Yankees missed golden opportunity to halt Red Sox momentum in sliding doors moment

Oh, yeah, very good. Totally fine and good.
San Francisco Giants v Boston Red Sox
San Francisco Giants v Boston Red Sox / Maddie Malhotra/Boston Red Sox/GettyImages

Why are the 2024 Red Sox outperforming their last-place expectations thus far? Some of it is typical Boston fairy dust. They've lost Triston Casas and Trevor Story, yet fill-in Rob Refsnyder is hitting .343 with a 1.052 OPS. Tyler O'Neill has nine homers and a 203 OPS+. That is colloquially known as "bullshit".
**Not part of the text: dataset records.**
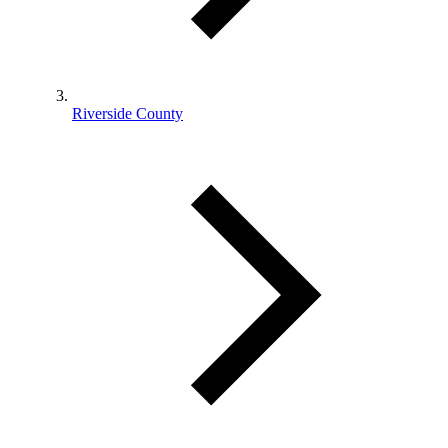
Riverside County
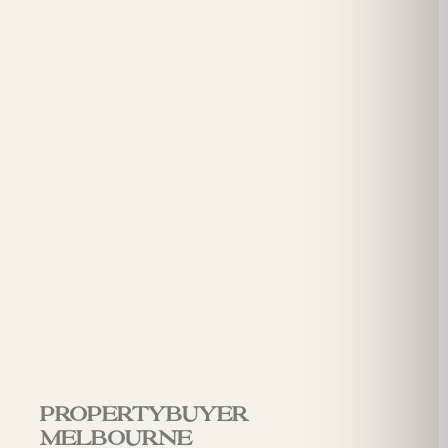
Propertybuyer
Melbourne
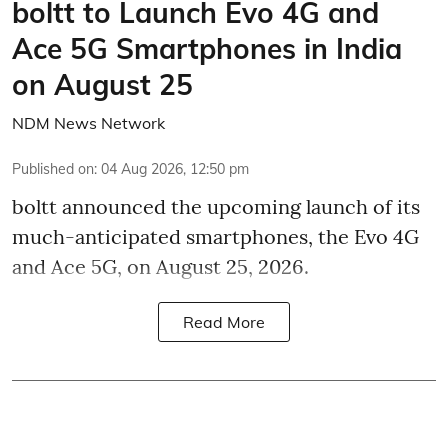
boltt to Launch Evo 4G and
Ace 5G Smartphones in India
on August 25
NDM News Network
Published on
:
04 Aug 2026, 12:50 pm
boltt announced the upcoming launch of its
much-anticipated smartphones, the Evo 4G
and Ace 5G, on August 25, 2026.
Read More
But, above all else, the semi-sustainable driver of the Red Sox has been Boston's resurgent pitching staff, and while it's unlikely Tanner Houck and Kutter Crawford ultimately finish 1-2 in Cy Young balloting, there's a tangible reason for the rotation's makeover rather than just dumb luck.

Pitching coach Andrew Bailey has brought his offspeed spammin' from San Francisco to the East Coast, emerging as a potential future managerial successor to Alex Cora in just one month. Boston's record doesn't reflect quite how successful this change has been; anyone who's followed the Red Sox for even one second knows they'll probably improve their offense as the year drags on. If their pitching even approximates 60% of this success down the stretch, they'll be formidable.

And hey, look. It was probably always a foregone conclusion that Bailey would join Breslow, his old friend, in Boston all along. But the Yankees did get him in the building first this offseason, and while using Bailey as a bench coach rather than a pitching lead would've somewhat neutered his powers, at least it would've kept him away from Beantown.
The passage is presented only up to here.